I love TypeScript after working with it (on an enterprise system) for well over a year now. Using it with ReactJS makes things easier and very type safe. No more issues with case sensitivity Javascript errors, or accidentally assigning a string to a number. Or so I thought!
Recently, we came across an issue with the type safety on some of our interfaces. These were interfaces that included only optional properties within them.
e.g.
interface IInvoiceFilter {
invoiceDate?: Date;
invoiceNo?: number;
}
We would then use this interface for what ever we were doing, and using intellisense to see what the properties were on it. Then use it something like this;
const invoiceFilter: IInvoiceFilter = { invoiceNo: 1 };
let otherFilter: IInvoiceFilter = {};
otherFilter.invoiceNo = 1;
There would then be a method that would take the filter;
const filterInvoices = (invoiceFilter: IInvoiceFilter) => {
// do something here with it
};
You would then call this with;
filterInvoices(invoiceFilter);
During some coding, one of the developers wasn’t thinking and did this;
filterInvoices('some string value');
Neither Visual Studio intelisense, Gulp Build or Resharper complained about this! We then discovered you could also do this;
let invoiceFilter: IInvoiceFilter = {};
invoiceFilter = 'Random string';
Again there was no issue with this? Why is there no issue?
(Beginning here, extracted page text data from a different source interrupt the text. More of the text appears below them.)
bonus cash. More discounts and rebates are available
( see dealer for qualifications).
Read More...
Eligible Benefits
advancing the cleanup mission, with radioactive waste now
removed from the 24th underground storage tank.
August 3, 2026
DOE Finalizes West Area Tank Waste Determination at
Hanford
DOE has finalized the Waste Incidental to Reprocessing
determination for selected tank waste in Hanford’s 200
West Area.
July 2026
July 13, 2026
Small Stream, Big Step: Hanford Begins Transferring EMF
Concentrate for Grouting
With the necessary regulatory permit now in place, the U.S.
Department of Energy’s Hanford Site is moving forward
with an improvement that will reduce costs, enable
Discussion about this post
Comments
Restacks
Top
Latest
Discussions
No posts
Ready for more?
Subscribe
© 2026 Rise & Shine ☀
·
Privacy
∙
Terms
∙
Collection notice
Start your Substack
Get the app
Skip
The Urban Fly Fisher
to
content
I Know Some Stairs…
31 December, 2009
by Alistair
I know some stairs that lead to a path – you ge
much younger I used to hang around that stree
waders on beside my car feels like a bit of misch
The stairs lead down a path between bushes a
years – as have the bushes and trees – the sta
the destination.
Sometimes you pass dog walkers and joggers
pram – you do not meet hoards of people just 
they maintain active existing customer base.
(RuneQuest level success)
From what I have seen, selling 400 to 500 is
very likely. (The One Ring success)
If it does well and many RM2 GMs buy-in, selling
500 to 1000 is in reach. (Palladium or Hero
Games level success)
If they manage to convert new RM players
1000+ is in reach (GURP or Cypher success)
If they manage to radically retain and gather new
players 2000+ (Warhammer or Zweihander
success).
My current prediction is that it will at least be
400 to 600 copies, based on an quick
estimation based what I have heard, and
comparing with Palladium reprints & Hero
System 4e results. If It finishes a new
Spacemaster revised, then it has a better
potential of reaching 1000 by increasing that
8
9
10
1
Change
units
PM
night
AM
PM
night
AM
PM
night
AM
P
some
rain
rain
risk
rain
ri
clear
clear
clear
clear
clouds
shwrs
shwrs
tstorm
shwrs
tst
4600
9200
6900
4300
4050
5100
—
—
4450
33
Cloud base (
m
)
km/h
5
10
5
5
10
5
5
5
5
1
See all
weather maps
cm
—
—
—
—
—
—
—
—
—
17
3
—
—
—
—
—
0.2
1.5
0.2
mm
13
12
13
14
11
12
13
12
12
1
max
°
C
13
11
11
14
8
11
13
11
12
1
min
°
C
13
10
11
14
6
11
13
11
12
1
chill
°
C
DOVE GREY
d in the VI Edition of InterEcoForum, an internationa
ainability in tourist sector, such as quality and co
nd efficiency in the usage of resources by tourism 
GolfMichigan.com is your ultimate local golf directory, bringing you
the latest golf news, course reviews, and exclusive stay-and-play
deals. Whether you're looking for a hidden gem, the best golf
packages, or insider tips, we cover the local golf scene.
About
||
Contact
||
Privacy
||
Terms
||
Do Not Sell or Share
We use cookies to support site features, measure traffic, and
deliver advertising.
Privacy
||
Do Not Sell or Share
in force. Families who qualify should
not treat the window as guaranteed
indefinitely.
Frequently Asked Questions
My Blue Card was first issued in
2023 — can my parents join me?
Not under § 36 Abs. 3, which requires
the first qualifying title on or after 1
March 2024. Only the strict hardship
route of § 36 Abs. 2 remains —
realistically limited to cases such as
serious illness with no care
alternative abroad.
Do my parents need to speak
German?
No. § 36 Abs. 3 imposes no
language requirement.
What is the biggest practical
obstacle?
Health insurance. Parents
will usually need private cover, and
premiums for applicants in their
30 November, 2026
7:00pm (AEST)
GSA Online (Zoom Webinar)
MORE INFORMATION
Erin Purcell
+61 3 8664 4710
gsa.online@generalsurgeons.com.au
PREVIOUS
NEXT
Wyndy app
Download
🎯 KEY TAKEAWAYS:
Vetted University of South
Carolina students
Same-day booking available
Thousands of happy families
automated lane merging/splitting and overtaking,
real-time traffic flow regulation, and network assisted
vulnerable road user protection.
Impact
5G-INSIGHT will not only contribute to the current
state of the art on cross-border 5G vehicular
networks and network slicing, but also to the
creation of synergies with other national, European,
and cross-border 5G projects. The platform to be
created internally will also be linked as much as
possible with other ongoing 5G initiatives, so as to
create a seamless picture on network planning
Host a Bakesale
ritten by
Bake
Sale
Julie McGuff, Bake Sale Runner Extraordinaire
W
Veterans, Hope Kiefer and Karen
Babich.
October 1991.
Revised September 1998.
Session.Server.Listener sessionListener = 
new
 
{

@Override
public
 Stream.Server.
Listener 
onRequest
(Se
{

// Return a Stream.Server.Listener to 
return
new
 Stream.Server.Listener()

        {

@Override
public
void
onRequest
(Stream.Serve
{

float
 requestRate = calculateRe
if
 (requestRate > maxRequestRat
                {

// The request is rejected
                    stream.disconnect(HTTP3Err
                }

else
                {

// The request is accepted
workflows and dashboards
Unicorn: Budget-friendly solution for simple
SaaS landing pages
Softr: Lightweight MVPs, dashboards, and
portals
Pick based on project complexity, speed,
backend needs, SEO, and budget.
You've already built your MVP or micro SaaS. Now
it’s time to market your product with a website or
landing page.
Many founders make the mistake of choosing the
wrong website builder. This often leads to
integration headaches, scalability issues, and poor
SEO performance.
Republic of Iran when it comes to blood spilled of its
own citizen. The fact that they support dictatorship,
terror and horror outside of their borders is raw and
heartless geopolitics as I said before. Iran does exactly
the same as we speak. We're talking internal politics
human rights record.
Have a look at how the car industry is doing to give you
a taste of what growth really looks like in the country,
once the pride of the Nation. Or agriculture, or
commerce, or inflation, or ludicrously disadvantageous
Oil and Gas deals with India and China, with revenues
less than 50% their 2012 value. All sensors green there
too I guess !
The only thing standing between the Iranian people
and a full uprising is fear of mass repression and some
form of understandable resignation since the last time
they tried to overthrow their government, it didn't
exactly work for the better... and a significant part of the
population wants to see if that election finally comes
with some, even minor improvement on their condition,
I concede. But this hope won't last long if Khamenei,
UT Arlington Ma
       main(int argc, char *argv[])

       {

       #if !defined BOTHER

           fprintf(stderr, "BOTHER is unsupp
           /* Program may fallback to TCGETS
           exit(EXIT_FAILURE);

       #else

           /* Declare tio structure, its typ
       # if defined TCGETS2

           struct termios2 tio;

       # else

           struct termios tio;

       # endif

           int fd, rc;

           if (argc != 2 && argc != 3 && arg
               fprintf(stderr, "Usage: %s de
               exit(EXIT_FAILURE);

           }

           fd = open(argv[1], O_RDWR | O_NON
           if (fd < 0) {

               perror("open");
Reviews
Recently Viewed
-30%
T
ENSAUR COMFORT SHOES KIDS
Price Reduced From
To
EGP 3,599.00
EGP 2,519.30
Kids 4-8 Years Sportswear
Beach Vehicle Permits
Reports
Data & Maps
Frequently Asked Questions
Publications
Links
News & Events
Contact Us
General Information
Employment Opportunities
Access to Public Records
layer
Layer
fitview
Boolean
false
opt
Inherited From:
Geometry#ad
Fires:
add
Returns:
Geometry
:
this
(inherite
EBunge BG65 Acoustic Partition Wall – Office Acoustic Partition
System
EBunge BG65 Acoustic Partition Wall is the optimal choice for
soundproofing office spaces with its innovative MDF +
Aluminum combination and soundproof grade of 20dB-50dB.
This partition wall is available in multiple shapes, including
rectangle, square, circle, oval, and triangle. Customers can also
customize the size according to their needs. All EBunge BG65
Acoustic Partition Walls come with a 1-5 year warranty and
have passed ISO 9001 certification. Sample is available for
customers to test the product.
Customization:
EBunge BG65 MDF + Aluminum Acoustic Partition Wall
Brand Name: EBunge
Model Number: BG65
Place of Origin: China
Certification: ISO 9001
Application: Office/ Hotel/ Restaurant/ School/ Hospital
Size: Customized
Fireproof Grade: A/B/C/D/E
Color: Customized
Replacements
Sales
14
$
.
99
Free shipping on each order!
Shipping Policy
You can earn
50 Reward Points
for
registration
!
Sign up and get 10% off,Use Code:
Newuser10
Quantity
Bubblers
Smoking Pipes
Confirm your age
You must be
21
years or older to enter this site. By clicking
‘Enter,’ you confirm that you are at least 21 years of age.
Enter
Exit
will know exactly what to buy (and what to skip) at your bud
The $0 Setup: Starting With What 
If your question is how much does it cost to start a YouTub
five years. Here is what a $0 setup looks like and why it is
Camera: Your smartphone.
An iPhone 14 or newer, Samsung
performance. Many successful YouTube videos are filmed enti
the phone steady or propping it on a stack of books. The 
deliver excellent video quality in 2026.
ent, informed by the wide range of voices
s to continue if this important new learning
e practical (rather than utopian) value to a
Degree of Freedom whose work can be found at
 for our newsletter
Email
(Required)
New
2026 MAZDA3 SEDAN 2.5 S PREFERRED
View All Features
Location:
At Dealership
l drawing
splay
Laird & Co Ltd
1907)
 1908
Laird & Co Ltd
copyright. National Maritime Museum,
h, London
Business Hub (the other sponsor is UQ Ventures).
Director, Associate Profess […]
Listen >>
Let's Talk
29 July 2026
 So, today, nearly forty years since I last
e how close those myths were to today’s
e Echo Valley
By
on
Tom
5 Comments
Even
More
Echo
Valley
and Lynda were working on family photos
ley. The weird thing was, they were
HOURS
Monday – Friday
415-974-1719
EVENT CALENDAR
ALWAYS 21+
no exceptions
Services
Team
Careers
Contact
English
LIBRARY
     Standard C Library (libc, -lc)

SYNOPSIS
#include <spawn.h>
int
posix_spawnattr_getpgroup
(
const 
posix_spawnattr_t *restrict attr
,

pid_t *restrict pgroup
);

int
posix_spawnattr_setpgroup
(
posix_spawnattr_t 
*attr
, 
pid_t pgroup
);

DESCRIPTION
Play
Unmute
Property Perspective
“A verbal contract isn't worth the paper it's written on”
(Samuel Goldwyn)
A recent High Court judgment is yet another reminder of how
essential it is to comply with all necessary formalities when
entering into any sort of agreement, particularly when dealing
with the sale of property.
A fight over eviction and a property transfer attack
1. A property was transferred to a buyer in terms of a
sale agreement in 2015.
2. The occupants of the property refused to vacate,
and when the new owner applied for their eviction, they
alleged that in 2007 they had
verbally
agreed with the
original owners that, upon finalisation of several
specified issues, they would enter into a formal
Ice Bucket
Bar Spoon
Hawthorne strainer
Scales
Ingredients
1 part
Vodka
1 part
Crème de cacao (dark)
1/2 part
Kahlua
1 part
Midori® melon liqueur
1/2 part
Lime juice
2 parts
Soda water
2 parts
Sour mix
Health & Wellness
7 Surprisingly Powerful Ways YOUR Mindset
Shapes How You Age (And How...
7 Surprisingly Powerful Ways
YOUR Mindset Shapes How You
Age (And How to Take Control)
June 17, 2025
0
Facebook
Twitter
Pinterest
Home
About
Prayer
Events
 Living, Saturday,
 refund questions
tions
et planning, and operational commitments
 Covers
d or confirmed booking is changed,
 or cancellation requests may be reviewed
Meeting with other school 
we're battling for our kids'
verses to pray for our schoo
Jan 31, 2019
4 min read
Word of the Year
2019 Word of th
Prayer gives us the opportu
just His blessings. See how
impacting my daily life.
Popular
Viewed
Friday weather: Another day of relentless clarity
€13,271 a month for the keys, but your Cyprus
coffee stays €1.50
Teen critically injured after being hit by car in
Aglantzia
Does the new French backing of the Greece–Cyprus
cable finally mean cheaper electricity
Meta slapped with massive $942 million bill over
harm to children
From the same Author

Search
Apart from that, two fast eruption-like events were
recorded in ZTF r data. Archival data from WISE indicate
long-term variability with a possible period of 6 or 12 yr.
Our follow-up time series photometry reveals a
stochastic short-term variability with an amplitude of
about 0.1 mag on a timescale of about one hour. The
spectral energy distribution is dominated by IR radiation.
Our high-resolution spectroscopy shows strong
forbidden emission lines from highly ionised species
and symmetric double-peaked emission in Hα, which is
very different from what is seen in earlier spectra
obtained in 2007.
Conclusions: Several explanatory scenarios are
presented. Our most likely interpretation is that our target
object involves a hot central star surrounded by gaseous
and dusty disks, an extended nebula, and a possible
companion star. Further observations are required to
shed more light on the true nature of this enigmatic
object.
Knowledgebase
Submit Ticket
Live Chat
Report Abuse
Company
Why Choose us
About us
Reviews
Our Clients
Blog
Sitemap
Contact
This was quick to spot, so we were able to fix it, but I then noticed the same thing again in an interface that we do not have control over. We are using React Router to control our routes in a SPA. Within React Router, there is a component called Link
.
<Link to={ internalUrls.Invoice.List }>View Invoices</Link>
The component would render an anchor tag with the correct href which works fine. However, I had to change internalUrls.Invoice.List
from a string property, to a function that returned a string. Once I updated the property, I build the project and ran it. Everything looked fine until I noticed an error in the console. Warning: Failed propType: Invalid prop 'to' supplied to 'Link'. Check the render method of...
.
After a quick inspection, I noticed that the to
property is:
So it can either be a string value OR it is an interface with all optional properties.